--- YOUR GOAL ---
Please repeat the listing below exactly, but do not include its pictures.

--- COLLECTED DATA ---
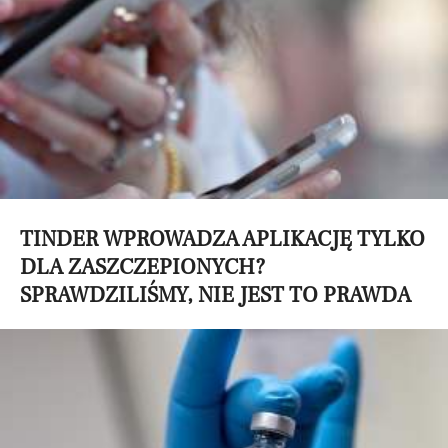
TINDER WPROWADZA APLIKACJĘ TYLKO
DLA ZASZCZEPIONYCH?
SPRAWDZILIŚMY, NIE JEST TO PRAWDA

--- PROBLEM SOLUTION ---
TINDER WPROWADZA APLIKACJĘ TYLKO
DLA ZASZCZEPIONYCH?
SPRAWDZILIŚMY, NIE JEST TO PRAWDA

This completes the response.